Growing Climate Solutions Act
A bill that won broad bipartisan support in the Senate has yet to will the support of the ranking member of the House Agriculture Committee. Senator Glen Thompson of Pennsylvania wants to hear testimony on the Growing Climate Solutions Act from stakeholders.
Thompson has said the legislation is a “ big-government solution in search of a problem.”
The legislation if passed would direct the USDA to start certifying voluntary carbon credit programs to pay farmers to capture carbon dioxide and sequester it in soil and forestland.
The measure passed with broad bipartisan support in the Senate where Ag Chair Debbie Stabenow of Michigan said it puts producers’ needs first.
Stabenow: “ Bottom line it gives them the opportunity to work with the USDA to design a carbon market that works for them, not Wallstreet. This bill puts farmers and foresters first.”
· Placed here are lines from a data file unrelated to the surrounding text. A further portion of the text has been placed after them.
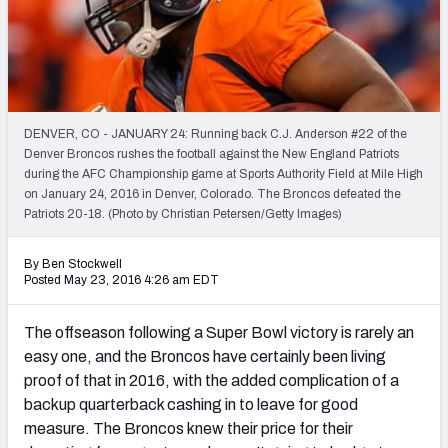
2027 NFL Draft Big Board
Mock Draft Simulator Multiplayer
(BETA!)
DENVER, CO - JANUARY 24: Running back C.J. Anderson #22 of the
Denver Broncos rushes the football against the New England Patriots
during the AFC Championship game at Sports Authority Field at Mile High
on January 24, 2016 in Denver, Colorado. The Broncos defeated the
Patriots 20-18. (Photo by Christian Petersen/Getty Images)
By Ben Stockwell
Posted May 23, 2016 4:26 am EDT
The offseason following a Super Bowl victory is rarely an
easy one, and the Broncos have certainly been living
proof of that in 2016, with the added complication of a
backup quarterback cashing in to leave for good
measure. The Broncos knew their price for their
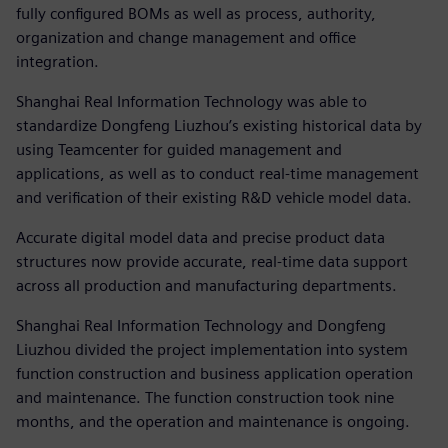
fully configured BOMs as well as process, authority,
organization and change management and office
integration.
Shanghai Real Information Technology was able to
standardize Dongfeng Liuzhou’s existing historical data by
using Teamcenter for guided management and
applications, as well as to conduct real-time management
and verification of their existing R&D vehicle model data.
Accurate digital model data and precise product data
structures now provide accurate, real-time data support
across all production and manufacturing departments.
Shanghai Real Information Technology and Dongfeng
Liuzhou divided the project implementation into system
function construction and business application operation
and maintenance. The function construction took nine
months, and the operation and maintenance is ongoing.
But Thompson wants the House Agriculture Committee Chair David Scott of Georgia to allow a hearing on the measure before a vote in the House.
The Act does not require farmers or ranchers to develop more sustainable practices or participate in carbon offset markets, one reason for its broad appeal.
Thompson says the consequences of government intrusion into voluntary carbon markets have not been adequately explored and Congress should continue educating itself and vetting these issues before legislating.